**Task directions:**
What you output must be the exact lines from the first line of the data through the one holding "perfettamente legittima.", with no pictures.

**Given entries:**
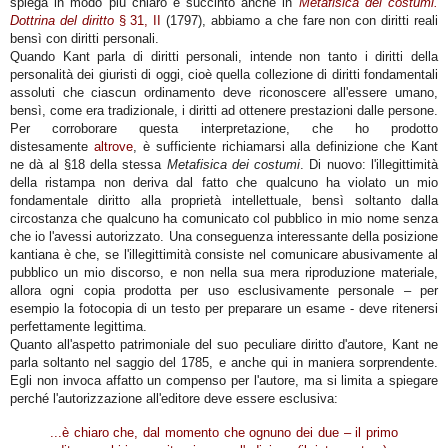
spiega in modo più chiaro e succinto anche in
Metafisica dei costumi.
Dottrina del diritto
§ 31, II
(1797), abbiamo a che fare non con diritti reali
bensì con diritti personali.
Quando Kant parla di diritti personali, intende non tanto i diritti della
personalità dei giuristi di oggi, cioè quella collezione di diritti fondamentali
assoluti che ciascun ordinamento deve riconoscere all'essere umano,
bensì, come era tradizionale, i diritti ad ottenere prestazioni dalle persone.
Per corroborare questa interpretazione, che ho prodotto
distesamente
altrove
, è sufficiente richiamarsi alla definizione che Kant
ne dà al §18 della stessa
Metafisica dei costumi
. Di nuovo: l'illegittimità
della ristampa non deriva dal fatto che qualcuno ha violato un mio
fondamentale diritto alla proprietà intellettuale, bensì soltanto dalla
circostanza che qualcuno ha comunicato col pubblico in mio nome senza
che io l'avessi autorizzato. Una conseguenza interessante della posizione
kantiana è che, se l'illegittimità consiste nel comunicare abusivamente al
pubblico un mio discorso, e non nella sua mera riproduzione materiale,
allora ogni copia prodotta per uso esclusivamente personale – per
esempio la fotocopia di un testo per preparare un esame - deve ritenersi
perfettamente legittima.
Quanto all'aspetto patrimoniale del suo peculiare diritto d'autore, Kant ne
parla soltanto nel saggio del 1785, e anche qui in maniera sorprendente.
Egli non invoca affatto un compenso per l'autore, ma si limita a spiegare
perché l'autorizzazione all'editore deve essere esclusiva:
...è chiaro che, dal momento che ognuno dei due – il primo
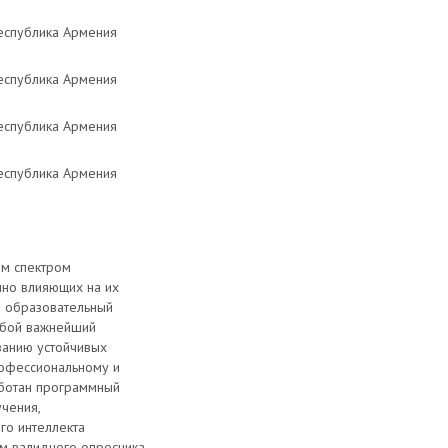
Республика Армения
Республика Армения
Республика Армения
Республика Армения
им спектром
нно влияющих на их
в образовательный
обой важнейший
ванию устойчивых
рофессиональному и
аботан программный
чения,
го интеллекта
ем валидного опросника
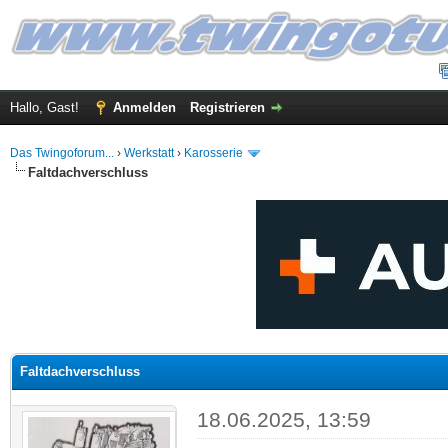
Hallo, Gast!
Anmelden
Registrieren
Das Twingoforum...
›
Werkstatt
›
Karosserie
Faltdachverschluss
 im Durchschnitt
Faltdachverschluss
18.06.2025, 13:59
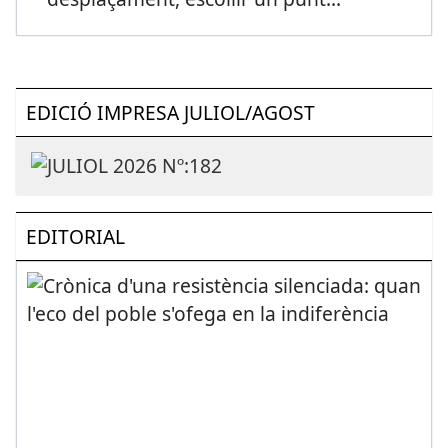
EDICIÓ IMPRESA JULIOL/AGOST
EDITORIAL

**Reply:**
spiega in modo più chiaro e succinto anche in
Metafisica dei costumi.
Dottrina del diritto
§ 31, II
(1797), abbiamo a che fare non con diritti reali
bensì con diritti personali.
Quando Kant parla di diritti personali, intende non tanto i diritti della
personalità dei giuristi di oggi, cioè quella collezione di diritti fondamentali
assoluti che ciascun ordinamento deve riconoscere all'essere umano,
bensì, come era tradizionale, i diritti ad ottenere prestazioni dalle persone.
Per corroborare questa interpretazione, che ho prodotto
distesamente
altrove
, è sufficiente richiamarsi alla definizione che Kant
ne dà al §18 della stessa
Metafisica dei costumi
. Di nuovo: l'illegittimità
della ristampa non deriva dal fatto che qualcuno ha violato un mio
fondamentale diritto alla proprietà intellettuale, bensì soltanto dalla
circostanza che qualcuno ha comunicato col pubblico in mio nome senza
che io l'avessi autorizzato. Una conseguenza interessante della posizione
kantiana è che, se l'illegittimità consiste nel comunicare abusivamente al
pubblico un mio discorso, e non nella sua mera riproduzione materiale,
allora ogni copia prodotta per uso esclusivamente personale – per
esempio la fotocopia di un testo per preparare un esame - deve ritenersi
perfettamente legittima.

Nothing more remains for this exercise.